Lenalidomide, Cyclophosphamide, and Dexamethasone in Treating Patients With Primary Systemic Amyloidosis

Phase 2

Completed

• Conditions: Multiple Myeloma and Plasma Cell Neoplasm
• Interventions: Drug: cyclophosphamide; Drug: dexamethasone; Drug: lenalidomide

• Registration Number: NCT00564889
• Lead Sponsor: Mayo Clinic

Brief Summary

RATIONALE: Biological therapies, such as lenalidomide, may stimulate the immune system in different ways and stop plasma cells from growing. Drugs used in chemotherapy, such as cyclophosphamide and dexamethasone, work in different ways to stop the growth of plasma cells, either by killing the cells or by stopping them from dividing. Giving lenalidomide together with cyclophosphamide and dexamethasone may be an effective treatment for primary systemic amyloidosis.
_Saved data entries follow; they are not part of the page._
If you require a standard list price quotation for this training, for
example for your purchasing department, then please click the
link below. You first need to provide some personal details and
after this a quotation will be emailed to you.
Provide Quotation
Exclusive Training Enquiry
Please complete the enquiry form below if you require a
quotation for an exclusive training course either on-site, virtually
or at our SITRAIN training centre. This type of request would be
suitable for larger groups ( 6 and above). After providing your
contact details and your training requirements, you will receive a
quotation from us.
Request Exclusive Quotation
PURPOSE: This phase II trial is studying how well giving lenalidomide together with cyclophosphamide and dexamethasone works in treating patients with primary systemic amyloidosis.

Detailed Description

OBJECTIVES:

Primary

\* Assess the hematologic response rate in patients with primary systemic amyloidosis treated with lenalidomide, cyclophosphamide, and dexamethasone.

Secondary

* Determine the organ response rate in patients treated with this regimen.

* Determine the toxicity of this regimen in these patients.

* Determine the time to progression in patients treated with this regimen.

* Determine the survival of patients treated with this regimen.

OUTLINE: Patients receive oral lenalidomide on days 1-21, oral cyclophosphamide\* on days 1, 8, and 15, and oral dexamethasone on days 1, 8, 15, and 22. Courses repeat every 28 days in the absence of disease progression or unacceptable toxicity.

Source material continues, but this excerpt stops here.